[RECORD EXTRACTS]

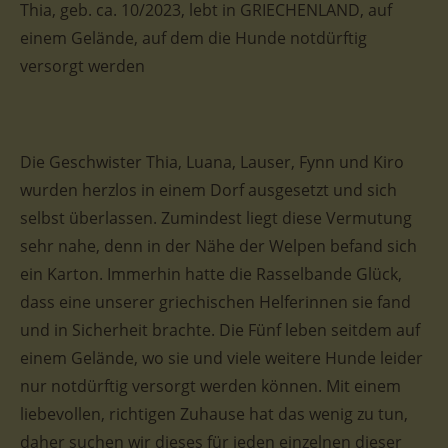
Thia, geb. ca. 10/2023, lebt in GRIECHENLAND, auf
einem Gelände, auf dem die Hunde notdürftig
versorgt werden
Die Geschwister Thia, Luana, Lauser, Fynn und Kiro
wurden herzlos in einem Dorf ausgesetzt und sich
selbst überlassen. Zumindest liegt diese Vermutung
sehr nahe, denn in der Nähe der Welpen befand sich
ein Karton. Immerhin hatte die Rasselbande Glück,
dass eine unserer griechischen Helferinnen sie fand
und in Sicherheit brachte. Die Fünf leben seitdem auf
einem Gelände, wo sie und viele weitere Hunde leider
nur notdürftig versorgt werden können. Mit einem
liebevollen, richtigen Zuhause hat das wenig zu tun,
daher suchen wir dieses für jeden einzelnen dieser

[/RECORD EXTRACTS]

• WORK TO COMPLETE
Please output the line that contains "liebevollen, richtigen Zuhause" and every line after it in the entries above, exactly, and nothing more.

• SOLUTION TO THIS EXERCISE
liebevollen, richtigen Zuhause hat das wenig zu tun,
daher suchen wir dieses für jeden einzelnen dieser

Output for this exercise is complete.